Now, I don’t want to belittle Sylvie’s drama, they clearly had built for her an overly tragic life because what’s a Mary Sue without a tragic past, but maybe of us got into this show for Loki’s drama, hoping it to be discussed if not solved and we got nothing, nothing at all. Loki won’t talk with her of what pushed him to commit suicide. It would be a good point of discussion, telling her there had been a time in his life in which he also felt he had no one, or that prior to Mobius who has somehow been elevated to the level of friend, he had no one because no, Sif and the Warriors Three clearly were Thor’s friends, not his own, but no, it doesn’t matter.
Loki and Sylvie are supposedly in love and all she knows about him is about his mom and how she taught him to do magic. And all he knows about her is she barely remember Asgard and was forced to live on the run.
It’s not bad just for Loki, it’s bad as a portrayal of a love story between two people because they don’t know each other and don’t try to do so, they don’t share anything of their lives, they don’t even have things in common beyond being Loki… which Sylvie rejected for reasons we don’t know as she’s now Sylvie.
Anyway Loki tries to cheer her up by… telling her there were more important things to do?
Loki: Well... there are more important things, right?
Sylvie: Right? Yeah. Like bringing down the TVA.
Loki: I mean… Saving the universe, even.
Sylvie: Well, there's no need to be dramatic, but, yeah, kind of.
Sylvie couldn’t care less about saving the universe, it was all about revenge and no, bringing down the TVA isn’t more important than having people who love and support you around you. This is dumb hero moral.
Loki uses his magic to put the cover he’s wearing around his shoulders around Sylvie as well… which likely means he has also stretched the cover. She moves closer to him and they had that sort of stupid happy face I love in love stories so it would be really, really good if they had built better their own instead than tossing it to us at random.
I mean, this is very cute, and I don’t know if it’s Loki who’s laughing or Tom Hiddleston who find it funny.
Sylvie: It's not very snuggly.
Loki: ( Chuckling ) Okay.
Sylvie: Is it a tablecloth?
Loki: No, it's a blanket.
Sylvie: Thank you.
Loki: My pleasure.
And I like how Sylvie says thank you in a serious tone as if all this was important for her. But the romance remains still out of nowhere even if this is the episode which handles it better.
Then they ruin everything with this.
Sylvie: How do I know that, in the final moments, you won't betray me?
Loki: Listen, Sylvie, I... ( Sighs deeply ) I betrayed everyone who ever loved me. I betrayed my father, my brother... my home. I know what I did. And I know why I did it. And that's not who I am anymore. Okay? I won't let you down.

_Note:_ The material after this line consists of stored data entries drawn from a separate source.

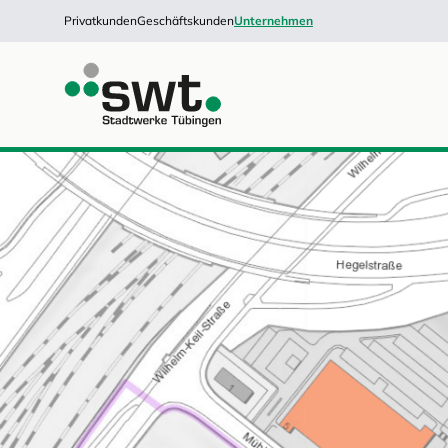
Privatkunden
Geschäftskunden
Unternehmen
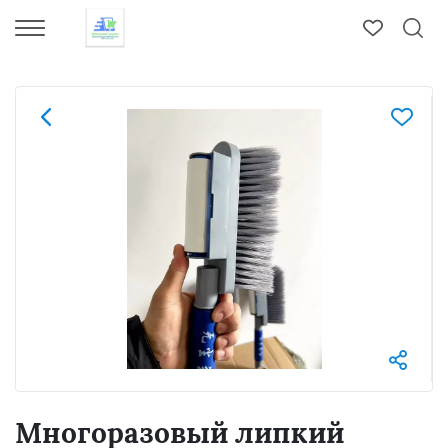
Многоразовый липкий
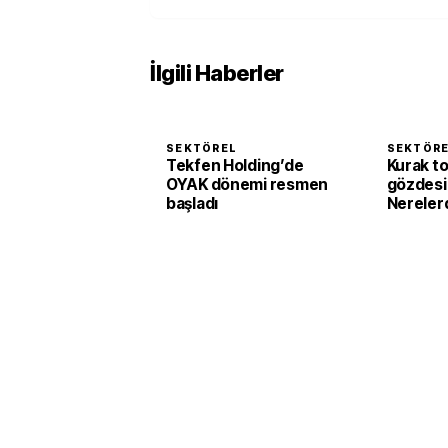
İlgili Haberler
SEKTÖREL
SEKTÖR
Tekfen Holding’de
Kurak to
OYAK dönemi resmen
gözdesi 
başladı
Nerelerd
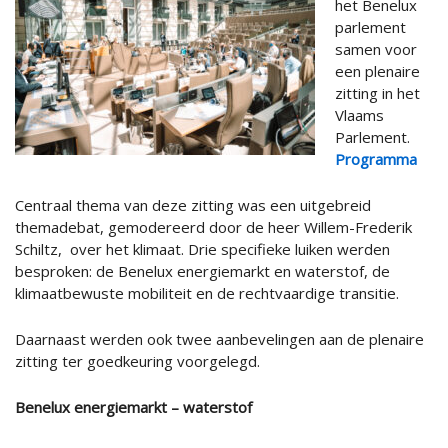
het Benelux
parlement
samen voor
een plenaire
zitting in het
Vlaams
Parlement.
Programma
Centraal thema van deze zitting was een uitgebreid
themadebat, gemodereerd door de heer Willem-Frederik
Schiltz, over het klimaat. Drie specifieke luiken werden
besproken: de Benelux energiemarkt en waterstof, de
klimaatbewuste mobiliteit en de rechtvaardige transitie.
Daarnaast werden ook twee aanbevelingen aan de plenaire
zitting ter goedkeuring voorgelegd.
Benelux energiemarkt – waterstof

Same way Loki knows you won’t betray him. Either you trust someone or don’t there’s no guaranty but this whole chat is not in order to reassure Sylvie but to tell the readers Loki has been changed by love without really discussing the issues that pushed Loki to betray people. The fact he was lied to, the fact his father favoured Thor and made him feel inferior, the whole racist system Asgard had for the Jotuns, the fact Thor used to look down on him and was so arrogant and bloodthirsty Odin kicked him out of Asgard… we don’t talk about all those issues. I’m not even going to mention what might have happened with Thanos because Joss Whedon isn’t working anymore with Marvel and I start to think whatever plan he had for Loki and Thanos got scrapped away long ago… and anyway Loki doesn’t speak about what happened on Midgard… unless we’re meant to believe what happened to Midgard was him betraying his father, his brother, his home and we aren’t talking about what happened in “Thor”…

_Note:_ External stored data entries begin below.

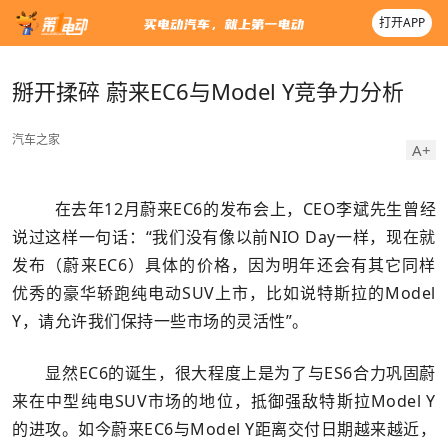
打开APP
掰开揉碎 蔚来EC6与Model Y竞争力分析
汽车之家
A+
在去年12月蔚来EC6的发布会上，CEO李斌先生曾经
说过这样一句话：“我们没有像以前NIO Day一样，现在就
发布（蔚来EC6）具体的价格，因为明年还会有其它同样
优秀的豪华轿跑纯电动SUV上市，比如说特斯拉的Model
Y，请允许我们保持一些市场的灵活性”。
显然EC6的诞生，很大程度上是为了与ES6合力巩固蔚
来在中型纯电SUV市场的地位，抵御强敌特斯拉Model Y
的进攻。如今蔚来EC6与Model Y距离交付日期越来越近，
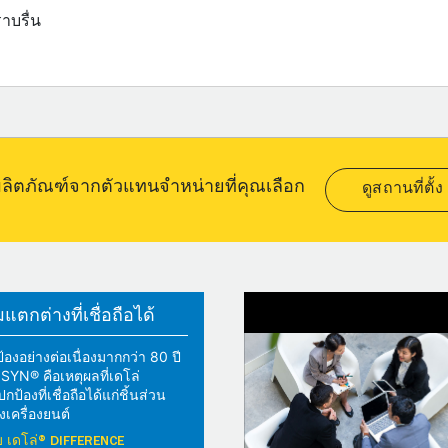
าบรื่น
อผลิตภัณฑ์จากตัวแทนจำหน่ายที่คุณเลือก
ดูสถานที่ตั้ง
ตกต่างที่เชื่อถือได้
้องอย่างต่อเนื่องมากกว่า 80 ปี
YN® คือเหตุผลที่เดโล่
้องที่เชื่อถือได้แก่ชิ้นส่วน
เครื่องยนต์
วกับ เดโล่® DIFFERENCE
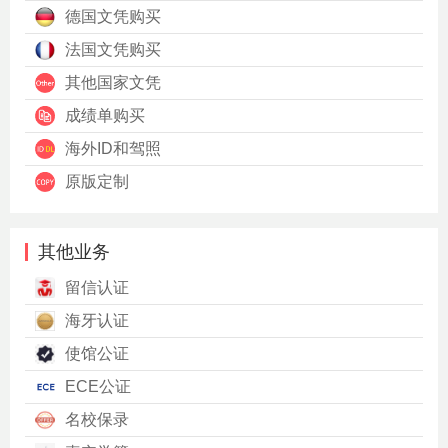
德国文凭购买
法国文凭购买
其他国家文凭
成绩单购买
海外ID和驾照
原版定制
其他业务
留信认证
海牙认证
使馆公证
ECE公证
名校保录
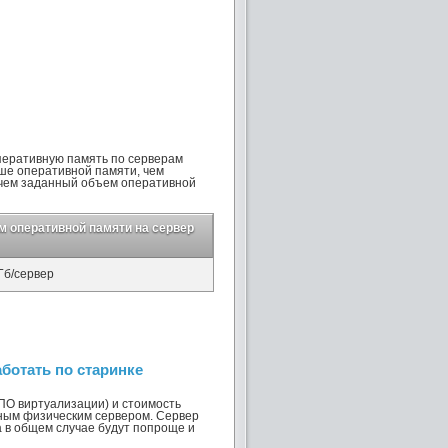
перативную память по серверам
ьше оперативной памяти, чем
 чем заданный объем оперативной
 оперативной памяти на сервер
Гб/сервер
ботать по старинке
ПО виртуализации) и стоимость
ьным физическим сервером. Сервер
а в общем случае будут попроще и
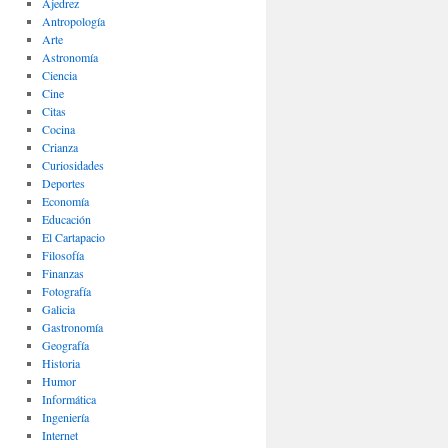
Ajedrez
Antropología
Arte
Astronomía
Ciencia
Cine
Citas
Cocina
Crianza
Curiosidades
Deportes
Economía
Educación
El Cartapacio
Filosofía
Finanzas
Fotografía
Galicia
Gastronomía
Geografía
Historia
Humor
Informática
Ingeniería
Internet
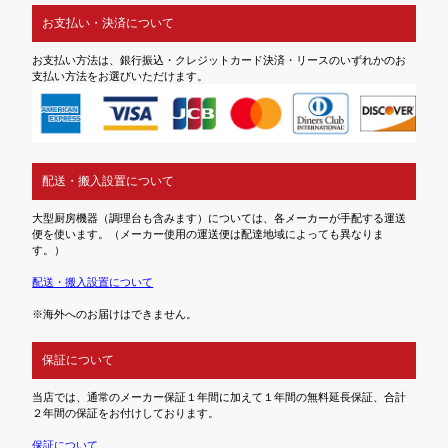
お支払い・決済について
お支払い方法は、銀行振込・クレジットカード決済・リースのいずれかのお
支払い方法をお選びいただけます。
配送・搬入設置について
大型厨房機器（調理台も含みます）については、各メーカーが手配する運送
便を使います。（メーカー使用の運送便は配達地域によっても異なりま
す。）
配送・搬入設置について
※海外へのお届けはできません。
保証について
当店では、通常のメーカー保証１年間に加えて１年間の無料延長保証、合計
２年間の保証をお付けしております。
保証について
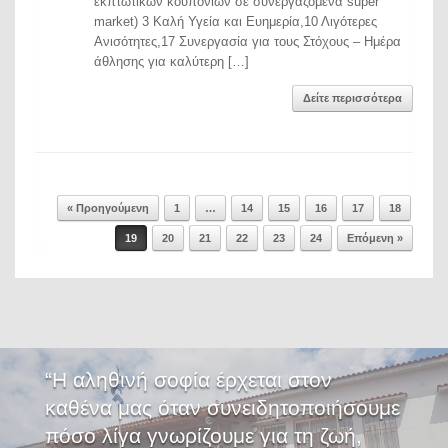
εκπτωτικών κουπονιών σε συνεργαζόμενα super
market) 3 Καλή Υγεία και Ευημερία,10 Λιγότερες
Ανισότητες,17 Συνεργασία για τους Στόχους – Ημέρα
άθλησης για καλύτερη […]
Δείτε περισσότερα
« Προηγούμενη
1
…
14
15
16
17
18
Post navigation
19
20
21
22
23
24
Επόμενη »
“Η αληθινή σοφία έρχεται στον
καθένα μας όταν συνειδητοποιήσουμε
πόσο λίγα γνωρίζουμε για τη ζωή,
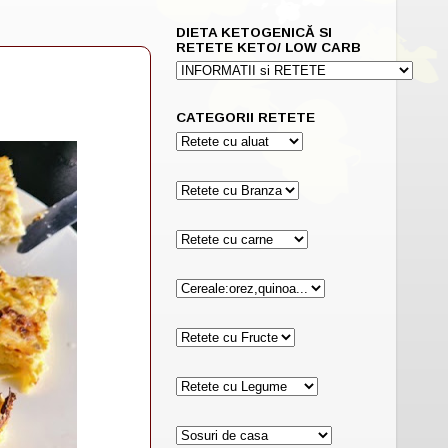
DIETA KETOGENICĂ SI
RETETE KETO/ LOW CARB
CATEGORII RETETE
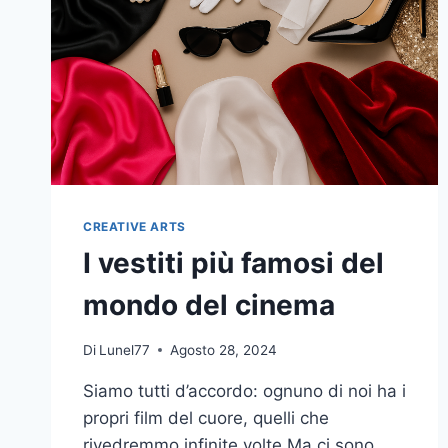
CREATIVE ARTS
I vestiti più famosi del
mondo del cinema
Di
Lunel77
Agosto 28, 2024
Siamo tutti d’accordo: ognuno di noi ha i
propri film del cuore, quelli che
rivedremmo infinite volte.Ma ci sono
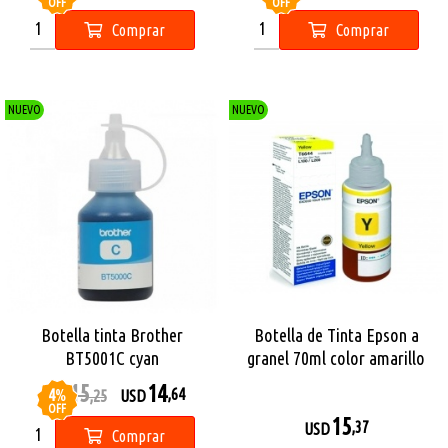
OFF
OFF
Comprar
Comprar
NUEVO
NUEVO
Botella tinta Brother
Botella de Tinta Epson a
BT5001C cyan
granel 70ml color amarillo
15
14
4
%
,64
USD
,25
USD
OFF
15
,37
USD
Comprar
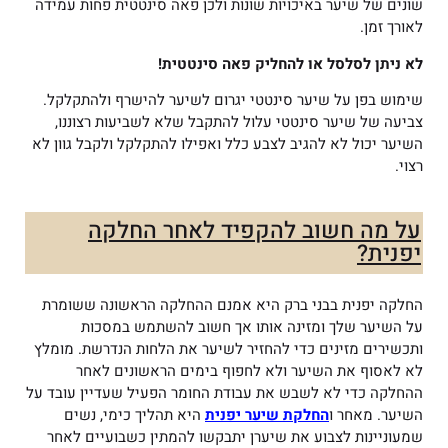
שונים של שיער באיכויות שונות ולכן פאה סינטטית פחות עמידה
לאורך זמן.
לא ניתן לסלסל או להחליק פאה סינטטית!
שימוש בפן על שיער סינטטי יגרום לשיער להישרף ולהתקלקל.
צביעה של שיער סינטטי עלול להתקבל שלא לשביעות רצוננו,
השיער יכול לא להגיב לצבע כלל ואפילו להתקלקל ולקבל גוון לא
רצוי.
על מה חשוב להקפיד לאחר החלקה
יפנית?
החלקה יפנית בבני ברק היא אמנם ההחלקה הראשונה ששומרת
על השיער שלך ומזינה אותו אך חשוב להשתמש במסכות
ותכשירים מזינים כדי להחזיר לשיער את הלחות הנדרשת. מומלץ
לא לאסוף את השיער ולא לחפוף בימים הראשונים לאחר
ההחלקה כדי לא לשבש את עבודת החומר הפעיל שעדיין עובד על
השיער. מאחר ו
החלקת שיער יפנית
היא תהליך כימי, נשים
שמעוניינות לצבוע את שיערן יתבקשו להמתין כשבועיים לאחר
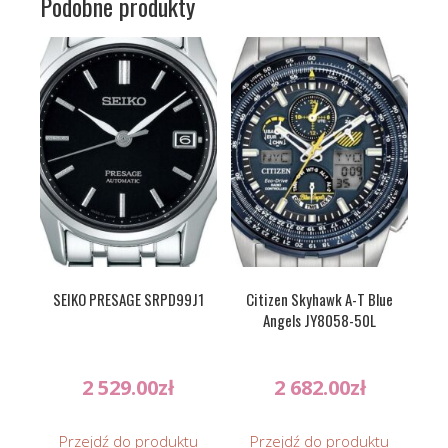
Podobne produkty
SEIKO PRESAGE SRPD99J1
Citizen Skyhawk A-T Blue
Angels JY8058-50L
2 529.00
zł
2 682.00
zł
Przejdź do produktu
Przejdź do produktu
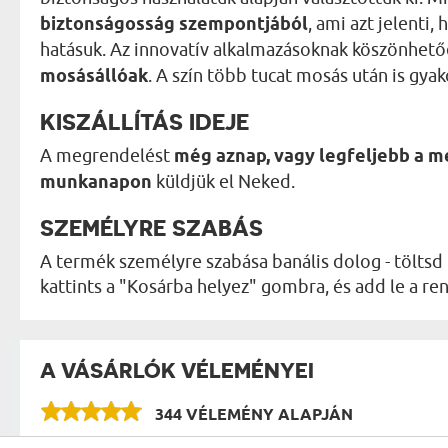
biztonságosság szempontjából
, ami azt jelenti
hatásuk. Az innovatív alkalmazásoknak köszönhet
mosásállóak
. A szín több tucat mosás után is gyak
KISZÁLLÍTÁS IDEJE
A megrendelést
még aznap, vagy legfeljebb a 
munkanapon
küldjük el Neked.
SZEMÉLYRE SZABÁS
A termék személyre szabása banális dolog - töltsd 
kattints a "Kosárba helyez" gombra, és add le a 
A VÁSÁRLÓK VÉLEMÉNYEI
344 VÉLEMÉNY ALAPJÁN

Whatever, anyway we aren’t talking about it. Loki is a new man, love solved all his issues.
We should just enrol criminals in professional matchmaking programs to find love for them too and they too would come out as different people.
The next bit is, of course, to tell us Loki has given up on his wish to rule, again because love made him happy.

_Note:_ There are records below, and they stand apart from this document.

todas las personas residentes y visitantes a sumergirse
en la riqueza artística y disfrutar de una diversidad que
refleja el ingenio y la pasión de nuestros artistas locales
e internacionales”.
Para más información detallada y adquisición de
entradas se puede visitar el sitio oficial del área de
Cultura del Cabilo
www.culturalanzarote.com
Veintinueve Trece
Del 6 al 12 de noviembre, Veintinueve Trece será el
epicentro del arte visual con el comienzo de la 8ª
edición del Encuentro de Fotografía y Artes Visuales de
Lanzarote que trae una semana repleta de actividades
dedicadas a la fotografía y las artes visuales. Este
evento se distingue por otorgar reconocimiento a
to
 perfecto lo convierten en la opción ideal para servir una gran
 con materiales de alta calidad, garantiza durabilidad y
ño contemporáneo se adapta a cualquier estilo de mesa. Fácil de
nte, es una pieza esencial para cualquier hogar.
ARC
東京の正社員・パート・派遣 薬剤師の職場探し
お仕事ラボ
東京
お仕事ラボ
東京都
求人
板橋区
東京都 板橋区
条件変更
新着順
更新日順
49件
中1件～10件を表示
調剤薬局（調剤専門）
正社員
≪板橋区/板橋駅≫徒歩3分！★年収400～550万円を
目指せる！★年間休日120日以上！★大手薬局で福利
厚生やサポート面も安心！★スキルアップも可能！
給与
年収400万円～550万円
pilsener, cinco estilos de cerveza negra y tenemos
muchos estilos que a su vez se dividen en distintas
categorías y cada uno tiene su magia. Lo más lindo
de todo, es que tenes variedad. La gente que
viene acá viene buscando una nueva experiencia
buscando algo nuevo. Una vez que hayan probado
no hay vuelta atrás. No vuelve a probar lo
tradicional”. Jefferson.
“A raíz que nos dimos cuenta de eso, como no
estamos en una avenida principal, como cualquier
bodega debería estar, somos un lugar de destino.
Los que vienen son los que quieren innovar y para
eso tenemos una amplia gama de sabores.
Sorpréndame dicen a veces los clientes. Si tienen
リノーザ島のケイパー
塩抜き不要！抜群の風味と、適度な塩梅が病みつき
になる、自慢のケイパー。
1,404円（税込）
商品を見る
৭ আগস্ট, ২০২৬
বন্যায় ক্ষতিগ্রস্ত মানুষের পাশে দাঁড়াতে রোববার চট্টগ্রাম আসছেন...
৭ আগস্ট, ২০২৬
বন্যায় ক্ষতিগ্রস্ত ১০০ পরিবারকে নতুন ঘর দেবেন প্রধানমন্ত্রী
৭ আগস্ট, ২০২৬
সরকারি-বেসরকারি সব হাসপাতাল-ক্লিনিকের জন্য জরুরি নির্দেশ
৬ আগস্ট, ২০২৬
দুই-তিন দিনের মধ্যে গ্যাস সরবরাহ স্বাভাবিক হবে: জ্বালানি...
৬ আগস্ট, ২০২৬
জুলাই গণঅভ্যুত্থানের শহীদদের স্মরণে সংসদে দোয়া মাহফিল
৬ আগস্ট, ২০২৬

Sylvie: You sure? 'Cause if we make it, and the TVA is gone, there might be a timeline for you to rule.
Loki: Ah. And then I'd finally be happy.
Sylvie instead admits she has no idea what she’ll do after she’ll get her revenge.
Well, dear, you never tried world domination, do you? But no, Loki tells her he doesn’t know what he’ll do either so they could figure out together. Because love saves the day.
And it does but I wish it was less cheesy.
The romance moment end.
We see the weird birds with no purpose beyond being weird birds and then Alioth moving closer. Everyone watches it fearfully.
Since Sylvie, being a Mary Sue, has been elected as leader she’s the one who answers Mobius when he asks which should be their next move.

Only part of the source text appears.